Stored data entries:
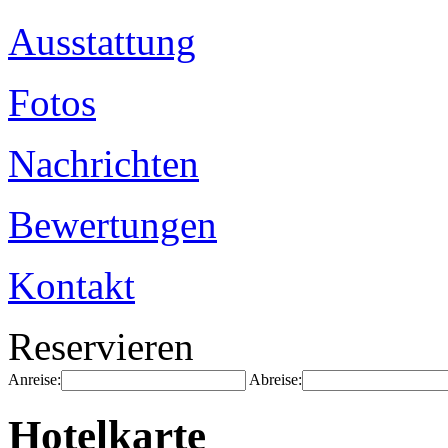
Ausstattung
Fotos
Nachrichten
Bewertungen
Kontakt
Reservieren
Anreise:
Abreise:
Hotelkarte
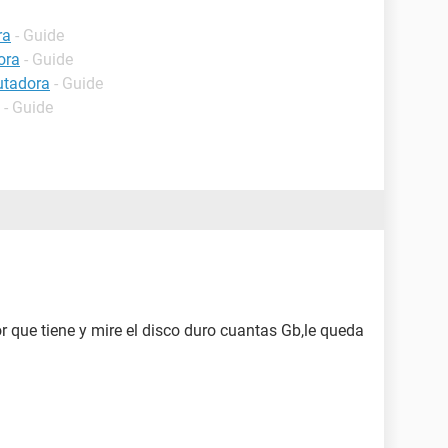
ra
- Guide
ora
- Guide
utadora
- Guide
- Guide
r que tiene y mire el disco duro cuantas Gb,le queda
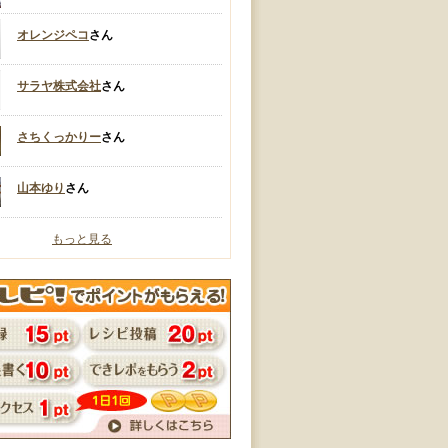
オレンジペコ
さん
サラヤ株式会社
さん
さちくっかりー
さん
山本ゆり
さん
もっと見る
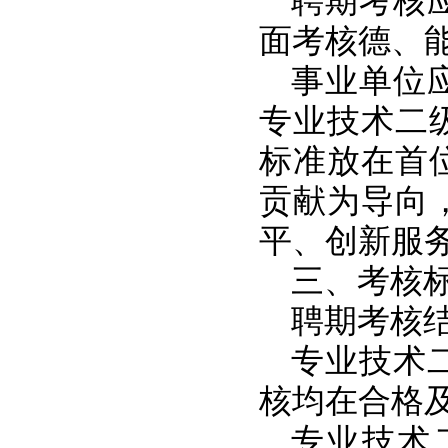
聘期考核
面考核德、
事业单位
专业技术二
标准放在首
贡献为导向
平、创新服
三、考核
聘期考核
专业技术
核均在合格
专业技术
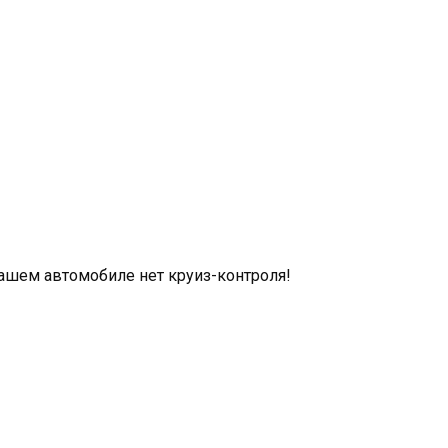
 нашем автомобиле нет круиз-контроля!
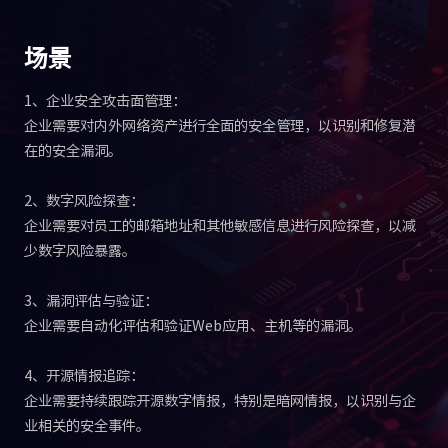
场景
1、企业安全攻击面管理：
企业需要对内外网络资产进行全面的安全管理，以识别和修复潜
在的安全漏洞。
2、数字风险探查：
企业需要对员工的邮箱地址和其他敏感信息进行风险探查，以减
少数字风险暴露。
3、漏洞评估与验证：
企业需要自动化评估和验证Web应用、主机等的漏洞。
4、开源情报追踪：
企业需要持续跟踪开源数字情报，特别是暗网情报，以识别与企
业相关的安全事件。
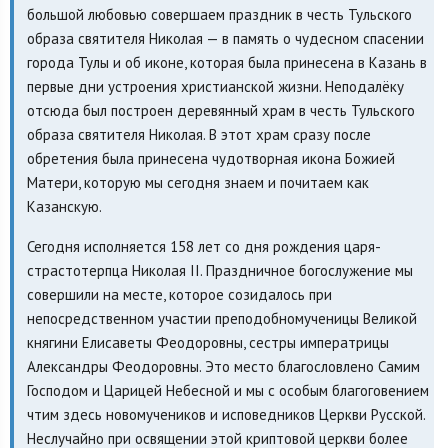
большой любовью совершаем праздник в честь Тульского
образа святителя Николая — в память о чудесном спасении
города Тулы и об иконе, которая была принесена в Казань в
первые дни устроения христианской жизни. Неподалёку
отсюда был построен деревянный храм в честь Тульского
образа святителя Николая. В этот храм сразу после
обретения была принесена чудотворная икона Божией
Матери, которую мы сегодня знаем и почитаем как
Казанскую.
Сегодня исполняется 158 лет со дня рождения царя-
страстотерпца Николая II. Праздничное богослужение мы
совершили на месте, которое созидалось при
непосредственном участии преподобномученицы Великой
княгини Елисаветы Феодоровны, сестры императрицы
Александры Феодоровны. Это место благословлено Самим
Господом и Царицей Небесной и мы с особым благоговением
чтим здесь новомучеников и исповедников Церкви Русской.
Неслучайно при освящении этой криптовой церкви более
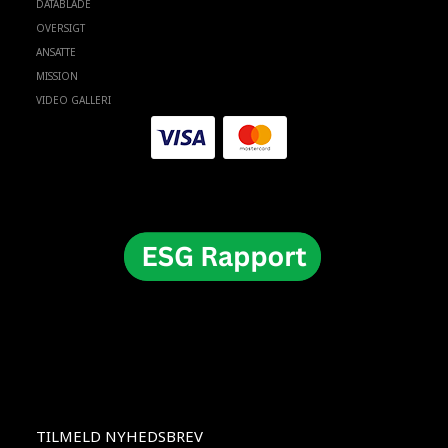
DATABLADE
OVERSIGT
ANSATTE
MISSION
VIDEO GALLERI
TILMELD NYHEDSBREV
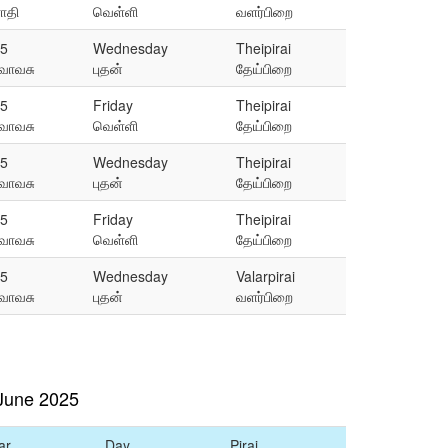
ோதி
வெள்ளி
வளர்பிறை
5
Wednesday
Theipirai
ுவாவசு
புதன்
தேய்பிறை
5
Friday
Theipirai
ுவாவசு
வெள்ளி
தேய்பிறை
5
Wednesday
Theipirai
ுவாவசு
புதன்
தேய்பிறை
5
Friday
Theipirai
ுவாவசு
வெள்ளி
தேய்பிறை
5
Wednesday
Valarpirai
ுவாவசு
புதன்
வளர்பிறை
June 2025
ar
Day
Pirai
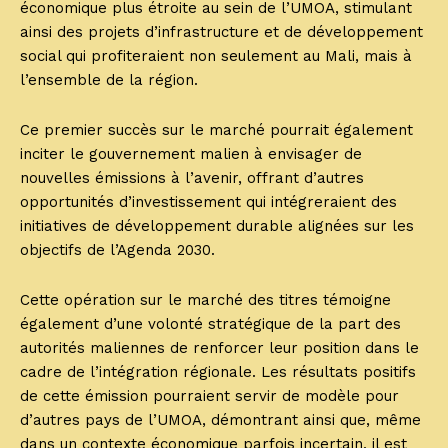
économique plus étroite au sein de l’UMOA, stimulant
ainsi des projets d’infrastructure et de développement
social qui profiteraient non seulement au Mali, mais à
l’ensemble de la région.
Ce premier succès sur le marché pourrait également
inciter le gouvernement malien à envisager de
nouvelles émissions à l’avenir, offrant d’autres
opportunités d’investissement qui intégreraient des
initiatives de développement durable alignées sur les
objectifs de l’Agenda 2030.
Cette opération sur le marché des titres témoigne
également d’une volonté stratégique de la part des
autorités maliennes de renforcer leur position dans le
cadre de l’intégration régionale. Les résultats positifs
de cette émission pourraient servir de modèle pour
d’autres pays de l’UMOA, démontrant ainsi que, même
dans un contexte économique parfois incertain, il est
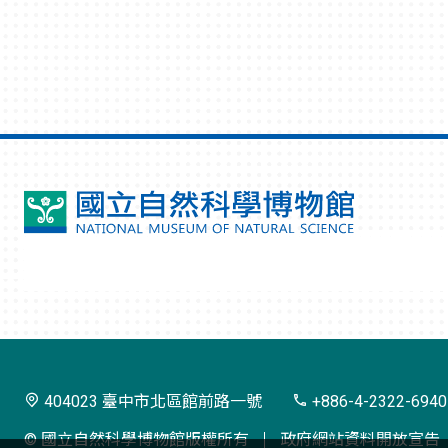
國
立
自
然
科
學
404023 臺中市北區館前路一號
+886-4-2322-6940
博
© 國立自然科學博物館版權所有
政府網站資料開放宣告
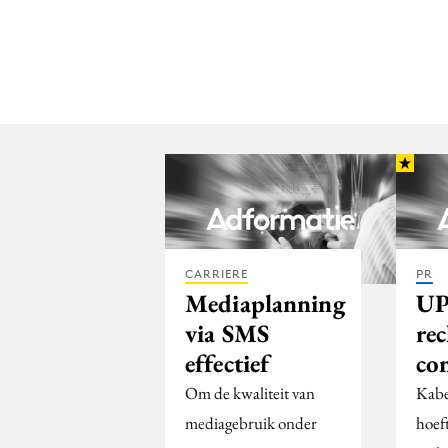
CARRIERE
PR
Mediaplanning
UP
via SMS
re
effectief
co
Om de kwaliteit van
Kabe
mediagebruik onder
hoef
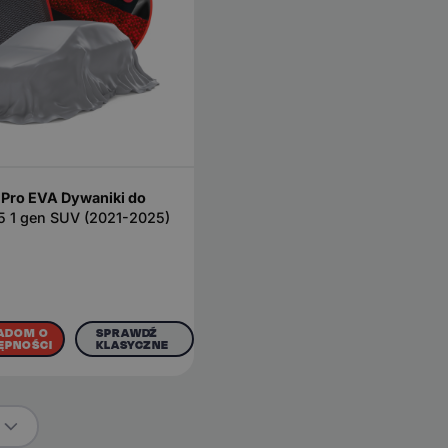
Pro EVA Dywaniki do
5 1 gen SUV (2021-2025)
ADOM O
SPRAWDŹ
ĘPNOŚCI
KLASYCZNE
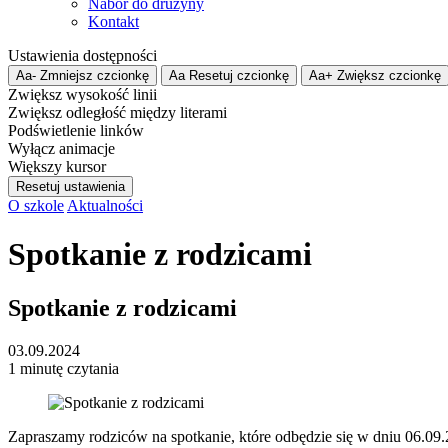
Nabór do drużyny
Kontakt
Ustawienia dostępności
Aa-
Zmniejsz czcionkę
Aa
Resetuj czcionkę
Aa+
Zwiększ czcionkę
Zwiększ wysokość linii
Zwiększ odległość między literami
Podświetlenie linków
Wyłącz animacje
Większy kursor
Resetuj ustawienia
O szkole
Aktualności
Spotkanie z rodzicami
Spotkanie z rodzicami
03.09.2024
1 minutę czytania
Zapraszamy rodziców na spotkanie, które odbędzie się w dniu 06.09.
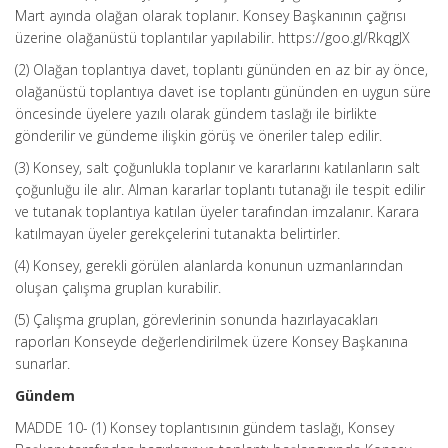
Mart ayında olağan olarak toplanır. Konsey Başkanının çağrısı
üzerine olağanüstü toplantılar yapılabilir. https://goo.gl/RkqgJX
(2) Olağan toplantıya davet, toplantı gününden en az bir ay önce,
olağanüstü toplantıya davet ise toplantı gününden en uygun süre
öncesinde üyelere yazılı olarak gündem taslağı ile birlikte
gönderilir ve gündeme ilişkin görüş ve öneriler talep edilir.
(3) Konsey, salt çoğunlukla toplanır ve kararlarını katılanların salt
çoğunluğu ile alır. Alman kararlar toplantı tutanağı ile tespit edilir
ve tutanak toplantıya katılan üyeler tarafından imzalanır. Karara
katılmayan üyeler gerekçelerini tutanakta belirtirler.
(4) Konsey, gerekli görülen alanlarda konunun uzmanlarından
oluşan çalışma gruplan kurabilir.
(5) Çalışma gruplan, görevlerinin sonunda hazırlayacakları
raporları Konseyde değerlendirilmek üzere Konsey Başkanına
sunarlar.
Gündem
MADDE 10- (1) Konsey toplantısının gündem taslağı, Konsey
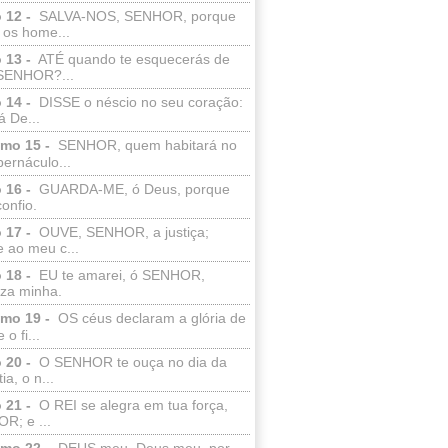
 12 -
SALVA-NOS, SENHOR, porque
 os home...
 13 -
ATÉ quando te esquecerás de
SENHOR?...
 14 -
DISSE o néscio no seu coração:
 De...
lmo 15 -
SENHOR, quem habitará no
bernáculo...
 16 -
GUARDA-ME, ó Deus, porque
confio.
 17 -
OUVE, SENHOR, a justiça;
 ao meu c...
 18 -
EU te amarei, ó SENHOR,
eza minha.
lmo 19 -
OS céus declaram a glória de
o fi...
 20 -
O SENHOR te ouça no dia da
ia, o n...
 21 -
O REI se alegra em tua força,
R; e ...
lmo 22 -
DEUS meu, Deus meu, por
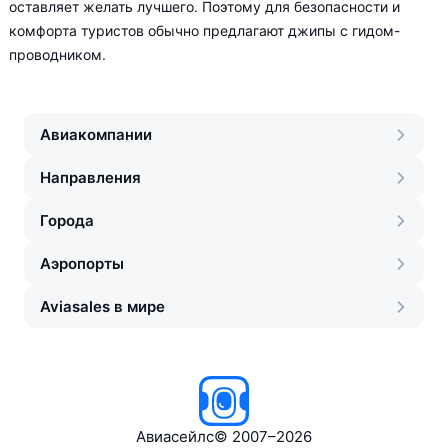
оставляет желать лучшего. Поэтому для безопасности и
комфорта туристов обычно предлагают джипы с гидом-
проводником.
Авиакомпании
Направления
Города
Аэропорты
Aviasales в мире
Авиасейлс
©
2007–2026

**TASK:** What you return must match the records letter for letter, except that the pictures stay out.

**REPLY:**
Ausstattung
Fotos
Nachrichten
Bewertungen
Kontakt
Reservieren
Anreise:
Abreise:
Hotelkarte
ra
- Guide
ora
- Guide
utadora
- Guide
- Guide
r que tiene y mire el disco duro cuantas Gb,le queda
オレンジペコ
さん
サラヤ株式会社
さん
さちくっかりー
さん
山本ゆり
さん
もっと見る
聘期考核
面考核德、
事业单位
专业技术二
标准放在首
贡献为导向
平、创新服
三、考核
聘期考核
专业技术
核均在合格
专业技术
 нашем автомобиле нет круиз-контроля!
场景
1、企业安全攻击面管理：
企业需要对内外网络资产进行全面的安全管理，以识别和修复潜
在的安全漏洞。
2、数字风险探查：
企业需要对员工的邮箱地址和其他敏感信息进行风险探查，以减
少数字风险暴露。
3、漏洞评估与验证：
企业需要自动化评估和验证Web应用、主机等的漏洞。
4、开源情报追踪：
企业需要持续跟踪开源数字情报，特别是暗网情报，以识别与企
业相关的安全事件。
большой любовью совершаем праздник в честь Тульского
образа святителя Николая — в память о чудесном спасении
города Тулы и об иконе, которая была принесена в Казань в
первые дни устроения христианской жизни. Неподалёку
отсюда был построен деревянный храм в честь Тульского
образа святителя Николая. В этот храм сразу после
обретения была принесена чудотворная икона Божией
Матери, которую мы сегодня знаем и почитаем как
Казанскую.
Сегодня исполняется 158 лет со дня рождения царя-
страстотерпца Николая II. Праздничное богослужение мы
совершили на месте, которое созидалось при
непосредственном участии преподобномученицы Великой
княгини Елисаветы Феодоровны, сестры императрицы
Александры Феодоровны. Это место благословлено Самим
Господом и Царицей Небесной и мы с особым благоговением
чтим здесь новомучеников и исповедников Церкви Русской.
Неслучайно при освящении этой криптовой церкви более
DATABLADE
OVERSIGT
ANSATTE
MISSION
VIDEO GALLERI
TILMELD NYHEDSBREV
ோதி
வெள்ளி
வளர்பிறை
5
Wednesday
Theipirai
ுவாவசு
புதன்
தேய்பிறை
5
Friday
Theipirai
ுவாவசு
வெள்ளி
தேய்பிறை
5
Wednesday
Theipirai
ுவாவசு
புதன்
தேய்பிறை
5
Friday
Theipirai
ுவாவசு
வெள்ளி
தேய்பிறை
5
Wednesday
Valarpirai
ுவாவசு
புதன்
வளர்பிறை
June 2025
ar
Day
Pirai
économique plus étroite au sein de l’UMOA, stimulant
ainsi des projets d’infrastructure et de développement
social qui profiteraient non seulement au Mali, mais à
l’ensemble de la région.
Ce premier succès sur le marché pourrait également
inciter le gouvernement malien à envisager de
nouvelles émissions à l’avenir, offrant d’autres
opportunités d’investissement qui intégreraient des
initiatives de développement durable alignées sur les
objectifs de l’Agenda 2030.
Cette opération sur le marché des titres témoigne
également d’une volonté stratégique de la part des
autorités maliennes de renforcer leur position dans le
cadre de l’intégration régionale. Les résultats positifs
de cette émission pourraient servir de modèle pour
d’autres pays de l’UMOA, démontrant ainsi que, même
dans un contexte économique parfois incertain, il est
國
立
自
然
科
學
404023 臺中市北區館前路一號
+886-4-2322-6940
博
© 國立自然科學博物館版權所有
政府網站資料開放宣告
CARRIERE
PR
Mediaplanning
UP
via SMS
re
effectief
co
Om de kwaliteit van
Kabe
mediagebruik onder
hoef
Pro EVA Dywaniki do
5 1 gen SUV (2021-2025)
ADOM O
SPRAWDŹ
ĘPNOŚCI
KLASYCZNE
Nabór do drużyny
Kontakt
Ustawienia dostępności
Aa-
Zmniejsz czcionkę
Aa
Resetuj czcionkę
Aa+
Zwiększ czcionkę
Zwiększ wysokość linii
Zwiększ odległość między literami
Podświetlenie linków
Wyłącz animacje
Większy kursor
Resetuj ustawienia
O szkole
Aktualności
Spotkanie z rodzicami
Spotkanie z rodzicami
03.09.2024
1 minutę czytania
Zapraszamy rodziców na spotkanie, które odbędzie się w dniu 06.09.
Mart ayında olağan olarak toplanır. Konsey Başkanının çağrısı
üzerine olağanüstü toplantılar yapılabilir. https://goo.gl/RkqgJX
(2) Olağan toplantıya davet, toplantı gününden en az bir ay önce,
olağanüstü toplantıya davet ise toplantı gününden en uygun süre
öncesinde üyelere yazılı olarak gündem taslağı ile birlikte
gönderilir ve gündeme ilişkin görüş ve öneriler talep edilir.
(3) Konsey, salt çoğunlukla toplanır ve kararlarını katılanların salt
çoğunluğu ile alır. Alman kararlar toplantı tutanağı ile tespit edilir
ve tutanak toplantıya katılan üyeler tarafından imzalanır. Karara
katılmayan üyeler gerekçelerini tutanakta belirtirler.
(4) Konsey, gerekli görülen alanlarda konunun uzmanlarından
oluşan çalışma gruplan kurabilir.
(5) Çalışma gruplan, görevlerinin sonunda hazırlayacakları
raporları Konseyde değerlendirilmek üzere Konsey Başkanına
sunarlar.
Gündem
MADDE 10- (1) Konsey toplantısının gündem taslağı, Konsey
 12 -
SALVA-NOS, SENHOR, porque
 os home...
 13 -
ATÉ quando te esquecerás de
SENHOR?...
 14 -
DISSE o néscio no seu coração:
 De...
lmo 15 -
SENHOR, quem habitará no
bernáculo...
 16 -
GUARDA-ME, ó Deus, porque
confio.
 17 -
OUVE, SENHOR, a justiça;
 ao meu c...
 18 -
EU te amarei, ó SENHOR,
eza minha.
lmo 19 -
OS céus declaram a glória de
o fi...
 20 -
O SENHOR te ouça no dia da
ia, o n...
 21 -
O REI se alegra em tua força,
R; e ...
lmo 22 -
DEUS meu, Deus meu, por
оставляет желать лучшего. Поэтому для безопасности и
комфорта туристов обычно предлагают джипы с гидом-
проводником.
Авиакомпании
Направления
Города
Аэропорты
Aviasales в мире
Авиасейлс
©
2007–2026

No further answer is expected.